[Document layout analysis data]
Segment Open
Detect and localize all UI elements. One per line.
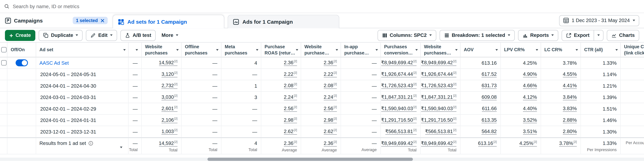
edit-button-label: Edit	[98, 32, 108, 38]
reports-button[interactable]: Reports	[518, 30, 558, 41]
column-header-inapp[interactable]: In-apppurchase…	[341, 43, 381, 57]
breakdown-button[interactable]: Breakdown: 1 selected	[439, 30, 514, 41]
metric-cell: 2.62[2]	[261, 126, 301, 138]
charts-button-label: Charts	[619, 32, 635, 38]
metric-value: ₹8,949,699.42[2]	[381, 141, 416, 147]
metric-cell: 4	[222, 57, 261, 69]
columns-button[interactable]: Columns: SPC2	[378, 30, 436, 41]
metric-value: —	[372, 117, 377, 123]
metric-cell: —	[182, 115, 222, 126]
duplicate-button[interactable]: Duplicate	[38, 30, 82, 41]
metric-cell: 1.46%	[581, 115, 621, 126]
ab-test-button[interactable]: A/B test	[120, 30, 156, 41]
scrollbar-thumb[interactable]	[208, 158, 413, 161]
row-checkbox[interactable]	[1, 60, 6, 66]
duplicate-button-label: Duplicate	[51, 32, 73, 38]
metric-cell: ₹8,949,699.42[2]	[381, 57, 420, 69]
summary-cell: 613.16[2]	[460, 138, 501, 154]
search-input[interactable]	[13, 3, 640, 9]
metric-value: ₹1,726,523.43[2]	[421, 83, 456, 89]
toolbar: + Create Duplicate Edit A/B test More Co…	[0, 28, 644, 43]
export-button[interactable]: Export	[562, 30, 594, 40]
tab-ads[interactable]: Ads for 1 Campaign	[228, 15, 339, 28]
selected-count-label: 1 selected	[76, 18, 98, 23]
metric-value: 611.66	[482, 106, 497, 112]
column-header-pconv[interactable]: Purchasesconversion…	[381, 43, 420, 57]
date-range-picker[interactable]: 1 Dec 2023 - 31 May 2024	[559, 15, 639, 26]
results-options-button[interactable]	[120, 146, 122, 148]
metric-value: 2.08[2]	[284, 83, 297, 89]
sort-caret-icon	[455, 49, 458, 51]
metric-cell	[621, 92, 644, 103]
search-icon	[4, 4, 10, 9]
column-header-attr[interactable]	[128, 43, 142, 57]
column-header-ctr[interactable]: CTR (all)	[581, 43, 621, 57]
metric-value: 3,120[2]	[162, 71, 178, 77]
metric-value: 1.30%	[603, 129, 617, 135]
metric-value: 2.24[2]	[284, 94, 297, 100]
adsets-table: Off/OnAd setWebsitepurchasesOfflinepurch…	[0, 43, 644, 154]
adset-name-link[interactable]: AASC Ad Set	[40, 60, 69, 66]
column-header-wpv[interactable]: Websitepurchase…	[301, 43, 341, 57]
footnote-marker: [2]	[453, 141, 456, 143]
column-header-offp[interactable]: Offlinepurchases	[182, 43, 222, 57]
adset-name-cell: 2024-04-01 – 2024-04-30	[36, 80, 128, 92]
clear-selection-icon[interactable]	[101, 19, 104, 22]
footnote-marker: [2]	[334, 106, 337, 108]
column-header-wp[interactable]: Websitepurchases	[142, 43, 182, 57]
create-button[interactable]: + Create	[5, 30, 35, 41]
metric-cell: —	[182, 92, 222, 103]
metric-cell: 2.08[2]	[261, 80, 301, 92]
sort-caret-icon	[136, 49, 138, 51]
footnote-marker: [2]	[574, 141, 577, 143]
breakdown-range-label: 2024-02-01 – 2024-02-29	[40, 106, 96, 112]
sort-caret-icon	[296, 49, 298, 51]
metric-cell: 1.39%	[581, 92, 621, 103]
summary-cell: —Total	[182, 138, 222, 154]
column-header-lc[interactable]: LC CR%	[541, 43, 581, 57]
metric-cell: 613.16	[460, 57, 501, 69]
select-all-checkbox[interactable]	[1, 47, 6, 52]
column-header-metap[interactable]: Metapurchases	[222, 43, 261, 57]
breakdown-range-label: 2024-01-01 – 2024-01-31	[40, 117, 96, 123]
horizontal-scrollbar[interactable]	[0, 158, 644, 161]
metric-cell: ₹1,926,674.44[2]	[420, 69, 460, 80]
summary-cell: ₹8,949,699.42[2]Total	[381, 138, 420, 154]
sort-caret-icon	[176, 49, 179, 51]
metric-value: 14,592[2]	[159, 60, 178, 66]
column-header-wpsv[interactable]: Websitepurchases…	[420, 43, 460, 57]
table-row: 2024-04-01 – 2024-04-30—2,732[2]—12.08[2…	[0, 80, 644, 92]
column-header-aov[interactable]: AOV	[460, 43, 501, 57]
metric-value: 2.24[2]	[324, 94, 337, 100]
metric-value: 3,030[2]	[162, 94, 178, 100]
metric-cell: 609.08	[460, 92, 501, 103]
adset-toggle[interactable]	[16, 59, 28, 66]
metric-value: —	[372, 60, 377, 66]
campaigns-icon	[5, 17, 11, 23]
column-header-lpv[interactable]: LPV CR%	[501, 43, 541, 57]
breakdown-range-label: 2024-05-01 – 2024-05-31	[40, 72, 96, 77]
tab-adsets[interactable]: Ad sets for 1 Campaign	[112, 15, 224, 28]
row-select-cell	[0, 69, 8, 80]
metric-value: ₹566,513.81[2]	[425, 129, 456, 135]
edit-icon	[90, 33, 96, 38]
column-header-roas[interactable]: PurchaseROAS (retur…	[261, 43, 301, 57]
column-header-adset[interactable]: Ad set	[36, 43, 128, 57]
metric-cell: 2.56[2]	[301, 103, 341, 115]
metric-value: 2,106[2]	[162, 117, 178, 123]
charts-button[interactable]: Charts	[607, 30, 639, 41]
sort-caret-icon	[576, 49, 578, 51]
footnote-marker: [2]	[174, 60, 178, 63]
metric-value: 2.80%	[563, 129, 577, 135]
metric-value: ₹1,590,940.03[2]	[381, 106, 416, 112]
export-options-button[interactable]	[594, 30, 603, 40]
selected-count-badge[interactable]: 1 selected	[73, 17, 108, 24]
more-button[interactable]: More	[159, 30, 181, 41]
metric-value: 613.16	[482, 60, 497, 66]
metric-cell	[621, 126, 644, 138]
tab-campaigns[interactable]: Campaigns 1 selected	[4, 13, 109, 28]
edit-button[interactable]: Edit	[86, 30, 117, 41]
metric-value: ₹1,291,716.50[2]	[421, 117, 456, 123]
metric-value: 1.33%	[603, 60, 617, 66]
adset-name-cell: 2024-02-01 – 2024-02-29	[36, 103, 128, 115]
Segment Closed
### What needs to be done
Using the records above, report the count of lines holding "checkbox" and nothing else.

### Response area
2